Algunas plumas blancas y grises vuelan en todas direcciones. Un ave mortalmente herida se desangra sobre una vieja nevera, en lo alto del vertedero. Mientras, una joven rata moribunda aprovecha el momento para escabullirse entre los desperdicios y llegar a su hogar, al otro lado de la montaña de basura, para alcanzar el regazo de su madre.
3 comentarios:
por amor de díos amigo Mediopelo!! ¿quiere Vd decir con esto, que después de cargarse a dos pobres ratoncitos aún tuvo tiempo de masacrar a una gaviota?. Había oído lo de la afición de la nobleza por la caza pero lo suyo ralla el vicio. No se, empiezo a tener miedo de pasarme por su blog. Temo acabar expuesto en la pared de su salón, junto a otras cabezas disecadas de la rica fauna galaica.
Querido Jabalí:
No volveré a repetir que no eran ratoncitos, sino ratas, aunque pequeñas.

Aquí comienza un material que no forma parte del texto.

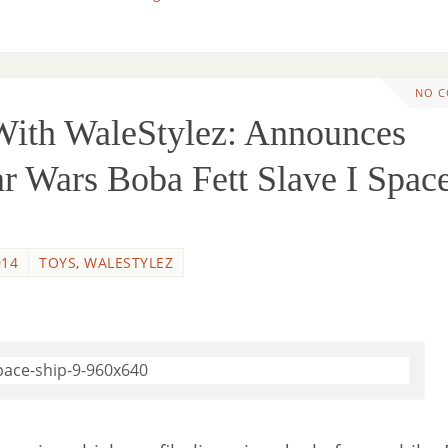
NO 
th WaleStylez: Announces
ar Wars Boba Fett Slave I Spac
014
TOYS
,
WALESTYLEZ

El relato no es autobiográfico; aún no he llegado a ese extremo.
En todo caso, yo que tú me andaría con cuidado si vas por Monforte, que allí no se andan con chiquitas (la Voz de Galicia de hoy, página 12).
por supuesto que eran ratas señor barón. No entiendo porqué todos los grandes cazadores tenemos que estar dando explicaciones a esta chusma incrédula.